Exercise goal: Which lines of the entries hold the string "Custody"? Copy each one.

------ Provided records ------

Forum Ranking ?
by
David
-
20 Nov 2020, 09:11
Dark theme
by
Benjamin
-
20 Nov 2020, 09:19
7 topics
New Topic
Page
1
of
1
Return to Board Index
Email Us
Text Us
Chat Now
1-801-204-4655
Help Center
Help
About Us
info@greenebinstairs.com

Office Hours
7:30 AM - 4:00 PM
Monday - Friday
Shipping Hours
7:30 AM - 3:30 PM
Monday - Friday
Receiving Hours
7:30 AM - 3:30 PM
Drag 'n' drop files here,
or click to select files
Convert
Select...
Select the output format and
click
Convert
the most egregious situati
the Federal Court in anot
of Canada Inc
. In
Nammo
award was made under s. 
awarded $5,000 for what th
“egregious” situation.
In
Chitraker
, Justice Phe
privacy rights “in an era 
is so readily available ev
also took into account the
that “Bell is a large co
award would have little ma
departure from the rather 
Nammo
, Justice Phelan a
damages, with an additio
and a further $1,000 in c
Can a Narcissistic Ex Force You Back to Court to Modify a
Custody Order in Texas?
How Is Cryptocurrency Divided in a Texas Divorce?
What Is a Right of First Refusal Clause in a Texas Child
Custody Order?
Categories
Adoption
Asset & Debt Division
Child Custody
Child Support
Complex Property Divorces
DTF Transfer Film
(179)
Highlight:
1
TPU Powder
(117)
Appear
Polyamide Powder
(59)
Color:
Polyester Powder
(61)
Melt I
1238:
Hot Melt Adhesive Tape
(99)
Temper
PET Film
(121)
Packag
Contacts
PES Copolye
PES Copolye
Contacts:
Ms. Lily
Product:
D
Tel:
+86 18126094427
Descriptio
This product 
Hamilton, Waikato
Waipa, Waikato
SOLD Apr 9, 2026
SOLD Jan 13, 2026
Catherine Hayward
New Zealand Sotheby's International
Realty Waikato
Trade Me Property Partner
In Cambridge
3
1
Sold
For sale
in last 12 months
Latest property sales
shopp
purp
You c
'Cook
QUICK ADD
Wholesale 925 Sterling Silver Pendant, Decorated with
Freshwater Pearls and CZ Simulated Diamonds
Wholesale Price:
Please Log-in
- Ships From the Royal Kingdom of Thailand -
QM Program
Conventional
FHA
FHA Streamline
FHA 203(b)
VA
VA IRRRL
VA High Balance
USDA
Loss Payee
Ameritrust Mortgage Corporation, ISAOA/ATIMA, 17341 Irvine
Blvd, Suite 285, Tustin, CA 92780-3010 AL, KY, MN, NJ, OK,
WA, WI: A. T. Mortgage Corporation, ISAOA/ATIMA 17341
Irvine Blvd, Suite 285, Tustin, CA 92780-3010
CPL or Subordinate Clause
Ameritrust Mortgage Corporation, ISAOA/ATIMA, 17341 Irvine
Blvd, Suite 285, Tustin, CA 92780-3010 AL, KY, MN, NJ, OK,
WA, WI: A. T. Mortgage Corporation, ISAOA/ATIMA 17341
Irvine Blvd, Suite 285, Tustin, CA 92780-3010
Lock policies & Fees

------

Written solution:
Custody Order in Texas?
Custody Order?
Child Custody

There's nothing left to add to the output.